On a chance Internet search, Lenore’s husband came across a video of a man pleading for all Crohn’s suffers to try the Specific Carbohydrate Diet, a diet that eliminates grains, soy, potatoes, corn, and sugar. Lenore began a new way of eating resulting in no more symptoms and nothing to report on the colonoscopy results that happened 6 months later.

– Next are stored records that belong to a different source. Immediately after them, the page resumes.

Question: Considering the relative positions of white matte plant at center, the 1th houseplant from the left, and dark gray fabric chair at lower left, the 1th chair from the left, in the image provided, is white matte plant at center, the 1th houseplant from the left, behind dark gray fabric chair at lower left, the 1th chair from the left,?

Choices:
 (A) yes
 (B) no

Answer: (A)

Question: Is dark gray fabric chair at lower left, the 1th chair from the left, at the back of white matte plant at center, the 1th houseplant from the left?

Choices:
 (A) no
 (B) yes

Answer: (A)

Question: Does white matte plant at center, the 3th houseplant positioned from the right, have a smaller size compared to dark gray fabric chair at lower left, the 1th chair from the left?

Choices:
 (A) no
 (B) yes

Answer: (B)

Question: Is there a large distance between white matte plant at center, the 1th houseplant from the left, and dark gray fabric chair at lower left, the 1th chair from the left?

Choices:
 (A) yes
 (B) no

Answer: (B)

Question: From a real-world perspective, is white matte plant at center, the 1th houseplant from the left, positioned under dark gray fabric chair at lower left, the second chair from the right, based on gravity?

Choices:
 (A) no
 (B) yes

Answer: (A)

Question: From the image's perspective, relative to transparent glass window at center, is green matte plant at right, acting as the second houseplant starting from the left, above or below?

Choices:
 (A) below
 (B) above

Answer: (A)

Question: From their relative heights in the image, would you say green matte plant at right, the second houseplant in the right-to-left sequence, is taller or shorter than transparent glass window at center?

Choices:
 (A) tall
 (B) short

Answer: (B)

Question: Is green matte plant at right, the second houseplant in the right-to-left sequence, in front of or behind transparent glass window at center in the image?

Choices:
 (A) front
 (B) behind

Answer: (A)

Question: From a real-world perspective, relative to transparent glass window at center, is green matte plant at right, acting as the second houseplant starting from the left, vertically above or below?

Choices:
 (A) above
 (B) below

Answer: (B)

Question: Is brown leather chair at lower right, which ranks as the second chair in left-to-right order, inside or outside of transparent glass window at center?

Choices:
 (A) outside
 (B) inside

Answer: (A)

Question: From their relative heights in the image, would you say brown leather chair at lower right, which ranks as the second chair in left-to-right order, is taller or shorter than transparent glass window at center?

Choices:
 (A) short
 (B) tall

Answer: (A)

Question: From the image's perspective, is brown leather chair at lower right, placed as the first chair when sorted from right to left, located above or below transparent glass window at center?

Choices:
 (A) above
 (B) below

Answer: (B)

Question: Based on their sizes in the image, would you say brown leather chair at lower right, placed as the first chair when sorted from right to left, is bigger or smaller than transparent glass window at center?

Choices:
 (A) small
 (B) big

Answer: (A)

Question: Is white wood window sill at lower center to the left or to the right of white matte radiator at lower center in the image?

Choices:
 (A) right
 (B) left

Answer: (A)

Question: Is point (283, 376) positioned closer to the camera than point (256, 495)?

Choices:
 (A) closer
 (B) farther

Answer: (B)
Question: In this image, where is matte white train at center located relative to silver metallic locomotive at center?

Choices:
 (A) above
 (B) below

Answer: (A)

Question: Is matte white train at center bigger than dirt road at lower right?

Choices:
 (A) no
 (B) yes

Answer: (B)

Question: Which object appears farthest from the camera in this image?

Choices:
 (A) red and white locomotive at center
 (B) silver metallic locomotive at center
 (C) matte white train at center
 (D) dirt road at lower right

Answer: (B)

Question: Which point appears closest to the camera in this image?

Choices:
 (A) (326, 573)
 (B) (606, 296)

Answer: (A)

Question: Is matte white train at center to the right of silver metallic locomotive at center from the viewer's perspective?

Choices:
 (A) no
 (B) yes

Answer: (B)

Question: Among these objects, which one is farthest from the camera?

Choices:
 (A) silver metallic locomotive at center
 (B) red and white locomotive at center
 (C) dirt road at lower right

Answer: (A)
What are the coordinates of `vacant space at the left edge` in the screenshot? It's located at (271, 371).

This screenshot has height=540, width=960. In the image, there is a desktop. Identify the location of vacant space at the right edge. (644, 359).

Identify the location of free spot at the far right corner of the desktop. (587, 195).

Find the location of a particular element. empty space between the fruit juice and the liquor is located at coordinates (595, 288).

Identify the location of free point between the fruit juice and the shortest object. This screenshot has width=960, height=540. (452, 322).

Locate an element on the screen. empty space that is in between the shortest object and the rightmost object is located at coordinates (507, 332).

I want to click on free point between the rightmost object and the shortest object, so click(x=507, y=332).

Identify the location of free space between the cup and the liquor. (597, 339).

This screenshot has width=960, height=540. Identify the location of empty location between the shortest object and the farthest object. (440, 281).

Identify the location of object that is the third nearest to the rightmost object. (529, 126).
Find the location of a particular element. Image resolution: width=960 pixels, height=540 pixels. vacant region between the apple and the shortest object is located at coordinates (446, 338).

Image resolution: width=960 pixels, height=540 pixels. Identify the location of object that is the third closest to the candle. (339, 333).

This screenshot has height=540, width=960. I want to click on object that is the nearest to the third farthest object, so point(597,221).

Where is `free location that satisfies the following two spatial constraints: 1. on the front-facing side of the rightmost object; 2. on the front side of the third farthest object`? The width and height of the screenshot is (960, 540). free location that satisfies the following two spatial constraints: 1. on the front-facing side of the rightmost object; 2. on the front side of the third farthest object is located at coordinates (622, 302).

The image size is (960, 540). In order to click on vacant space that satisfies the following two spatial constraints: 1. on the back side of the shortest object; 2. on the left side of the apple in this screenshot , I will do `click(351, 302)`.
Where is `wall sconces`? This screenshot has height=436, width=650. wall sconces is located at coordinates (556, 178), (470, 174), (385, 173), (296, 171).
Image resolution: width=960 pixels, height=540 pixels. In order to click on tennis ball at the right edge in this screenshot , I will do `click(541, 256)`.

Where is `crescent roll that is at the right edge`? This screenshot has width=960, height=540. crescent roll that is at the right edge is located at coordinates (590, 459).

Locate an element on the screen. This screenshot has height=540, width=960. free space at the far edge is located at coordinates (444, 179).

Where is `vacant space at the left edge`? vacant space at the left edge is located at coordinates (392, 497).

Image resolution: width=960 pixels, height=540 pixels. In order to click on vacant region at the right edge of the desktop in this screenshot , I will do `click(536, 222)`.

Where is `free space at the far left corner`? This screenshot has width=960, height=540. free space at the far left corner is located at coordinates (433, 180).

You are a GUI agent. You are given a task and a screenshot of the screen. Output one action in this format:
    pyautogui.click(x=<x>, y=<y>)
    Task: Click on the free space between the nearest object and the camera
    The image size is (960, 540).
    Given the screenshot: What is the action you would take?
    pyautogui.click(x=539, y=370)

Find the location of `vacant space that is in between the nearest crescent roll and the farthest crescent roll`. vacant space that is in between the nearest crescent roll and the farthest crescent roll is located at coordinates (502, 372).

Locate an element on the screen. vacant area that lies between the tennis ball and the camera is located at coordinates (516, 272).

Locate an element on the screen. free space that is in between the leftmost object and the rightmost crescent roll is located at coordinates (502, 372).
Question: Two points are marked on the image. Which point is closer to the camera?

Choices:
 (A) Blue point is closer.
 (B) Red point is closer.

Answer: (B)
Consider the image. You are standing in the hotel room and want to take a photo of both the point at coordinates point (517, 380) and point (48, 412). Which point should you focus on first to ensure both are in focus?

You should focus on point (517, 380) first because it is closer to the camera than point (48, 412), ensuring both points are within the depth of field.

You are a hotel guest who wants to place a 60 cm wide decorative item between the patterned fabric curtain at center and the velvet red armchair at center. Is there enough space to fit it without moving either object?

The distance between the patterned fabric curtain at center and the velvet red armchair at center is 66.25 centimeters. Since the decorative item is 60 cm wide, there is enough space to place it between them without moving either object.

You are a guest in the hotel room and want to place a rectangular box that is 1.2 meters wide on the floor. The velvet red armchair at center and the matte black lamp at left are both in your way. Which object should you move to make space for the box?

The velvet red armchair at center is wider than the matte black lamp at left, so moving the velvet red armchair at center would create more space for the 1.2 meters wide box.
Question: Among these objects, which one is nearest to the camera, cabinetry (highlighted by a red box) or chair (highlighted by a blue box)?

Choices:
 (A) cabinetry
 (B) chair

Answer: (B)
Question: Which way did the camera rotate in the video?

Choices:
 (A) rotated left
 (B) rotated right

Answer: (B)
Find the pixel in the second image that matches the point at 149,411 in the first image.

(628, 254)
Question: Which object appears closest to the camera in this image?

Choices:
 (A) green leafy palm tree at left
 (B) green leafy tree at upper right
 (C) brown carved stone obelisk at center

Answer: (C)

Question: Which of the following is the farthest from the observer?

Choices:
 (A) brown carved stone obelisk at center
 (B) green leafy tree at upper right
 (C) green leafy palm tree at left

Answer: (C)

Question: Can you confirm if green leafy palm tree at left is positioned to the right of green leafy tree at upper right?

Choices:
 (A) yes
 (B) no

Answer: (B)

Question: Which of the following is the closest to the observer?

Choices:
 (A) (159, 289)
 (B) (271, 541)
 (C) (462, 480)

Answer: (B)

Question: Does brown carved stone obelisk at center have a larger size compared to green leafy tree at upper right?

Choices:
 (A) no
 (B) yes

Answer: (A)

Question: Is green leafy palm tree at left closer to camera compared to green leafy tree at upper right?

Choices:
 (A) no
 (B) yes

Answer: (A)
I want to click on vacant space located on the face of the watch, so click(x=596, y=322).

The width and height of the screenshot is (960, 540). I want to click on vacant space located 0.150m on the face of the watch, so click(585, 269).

I also was feeling frustrated with a lack of empowerment to control my health as I struggled with Ulcerative Colitis. Similar to Crohn’s, Ulcerative Colitis is an autoimmune disorder mainly affecting the large intestine. Facing the decision about whether to step up to stronger medications I decided to look for alternatives. After coming across the book “Breaking the Vicious Cycle,” which introduces the Specific Carbohydrate Diet I committed myself to a food-based approach. Now 6 months in I find my symptoms much improved, and while not completely healed yet, I am hopeful and grateful to have control of my health back.


This approach is not without its pain, suffering and frustrations. The decision to make radical diet changes takes a lot of support. We were elated when we discovered a local support group for those addressing their Crohn’s and Colitis through the Specific Carbohydrate Diet. It was here that we met. How great to have a friend who not only understands my disease but also the intricacies of my diet restrictions, for example why I can eat honey but not table sugar!

The diet has been a journey of health independence and support. Many people are turning to food to heal various illnesses and disease ranging from diabetes to colitis and insomnia. Making the decision to heal using food can be a challenge, including loss of convenience, lifestyle change, and deviation from conventional medicine. As we’ve started to become immersed in this project we have been excited by the network of health professionals, business owners and patients who are advocating for nutrition-based approaches to health.